Aware of that risk, national leaders often try to strengthen people’s sense of national identity. In the United States, Independence Day is an effort to do that. But does it really help? Does anything?
South Africa’s Nelson Mandela thought so. In 1985, he rallied his nation around its rugby team, even though rugby had, by tradition, been an Afrikaner sport, closely associated with support for apartheid; black people had often rooted for the opposing team.
When Mandela embraced the team and its despised symbol, the springbok, he unified a divided nation.
His support was a masterstroke because it announced to those who were most suspicious of him: We are all South Africans, and we have that in common.
A new study, involving sub-Saharan Africa, demonstrates that Mandela was onto something universal: National sports teams can combat the effects of ethnic, racial and religion differences. That proposition is important in itself. It also offers broader lessons about how to increase unity and reduce division.
Conducted by an international team of economists — Emilio Depetris-Chauvin, Ruben Durante and Filipe R. Campante — the study explores how a victory by the national soccer team affects people’s sense of ethnic identity.

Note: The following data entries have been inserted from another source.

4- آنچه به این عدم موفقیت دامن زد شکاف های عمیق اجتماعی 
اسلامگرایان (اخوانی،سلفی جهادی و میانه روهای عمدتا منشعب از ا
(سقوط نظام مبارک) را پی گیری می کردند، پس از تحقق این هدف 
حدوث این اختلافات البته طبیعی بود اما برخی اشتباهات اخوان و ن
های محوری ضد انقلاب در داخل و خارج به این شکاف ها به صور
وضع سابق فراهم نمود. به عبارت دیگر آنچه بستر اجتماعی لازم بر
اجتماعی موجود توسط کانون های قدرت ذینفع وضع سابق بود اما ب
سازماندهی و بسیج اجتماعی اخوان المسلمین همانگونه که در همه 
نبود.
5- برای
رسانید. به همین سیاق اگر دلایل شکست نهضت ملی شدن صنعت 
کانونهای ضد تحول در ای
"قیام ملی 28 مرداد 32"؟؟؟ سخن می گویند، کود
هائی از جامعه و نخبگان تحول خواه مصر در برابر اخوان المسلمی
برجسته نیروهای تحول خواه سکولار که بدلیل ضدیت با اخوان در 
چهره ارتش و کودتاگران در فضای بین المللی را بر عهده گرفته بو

To do that, the authors matched data from four waves of the Afrobarometer survey (including 24 countries in sub-Saharan Africa) with results from about 70 soccer matches from 2002 to 2013. Fortuitously, the survey includes questions about how people identify themselves: “Let us suppose that you had to choose between being a [National] and being a [respondent’s ethnic group]. Which of these two groups do you feel most strongly attached to?” The survey also includes questions about trust.
The researchers’ central finding is stark: In the aftermath of a victory, citizens are more likely to embrace a national identity, and their sense of ethnic identity is reduced. The effect is big: a 20 percent reduction in the probability that people will self-identify in ethnic terms.

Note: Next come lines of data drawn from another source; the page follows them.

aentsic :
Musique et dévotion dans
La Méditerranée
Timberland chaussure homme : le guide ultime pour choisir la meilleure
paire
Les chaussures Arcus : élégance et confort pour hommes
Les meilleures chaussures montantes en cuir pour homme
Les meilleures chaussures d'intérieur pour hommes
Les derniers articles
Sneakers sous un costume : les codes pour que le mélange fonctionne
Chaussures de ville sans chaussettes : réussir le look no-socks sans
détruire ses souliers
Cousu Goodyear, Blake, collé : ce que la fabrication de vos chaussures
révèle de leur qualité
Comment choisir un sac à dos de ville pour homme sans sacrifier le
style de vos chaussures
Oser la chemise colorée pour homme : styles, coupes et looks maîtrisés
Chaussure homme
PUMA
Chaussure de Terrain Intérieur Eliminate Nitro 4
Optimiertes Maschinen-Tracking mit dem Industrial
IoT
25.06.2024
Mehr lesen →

Depetris-Chauvin and his colleagues also find that when their national team wins, people show a higher level of trust in those with different ethnic identities. You might think that’s a kind of euphoria effect, but if so you would be wrong. Wins by the national team do not increase optimism about the economy or support for the current government.
Survey evidence is informative, but it’s reasonable to ask whether it means anything in terms of actual behavior. That’s where Depetris-Chauvin and his colleagues produce their most interesting finding. They asked: What is the effect of soccer success on violence and civil conflict?
Specifically, they explored whether nations whose teams narrowly succeeded in making the finals of the Africa Cup of Nations experienced different levels of conflict from nations whose teams narrowly failed to qualify. Their data set included information on the date, location and severity of episodes of political violence, including rebel groups, civilians, militias or the government.
Stunningly, they found that nations whose teams made the finals showed significantly lower levels of conflict and violence within their borders than nations whose teams did not make the finals — and that the comparatively lower levels of conflict and violence persisted for a full six months after the successful event.
World Cup players have enough pressure on them, but we now have to add this: Victory in sports can dampen national divisions, increase trust and decrease violence. But the broader lesson extends well beyond sports.
Highly publicized events, inculcating a sense of national pride, can increase the likelihood that people will see themselves as fellow citizens, involved in a common endeavor. For nations that now face serious internal divisions, that’s a challenge — and an opportunity.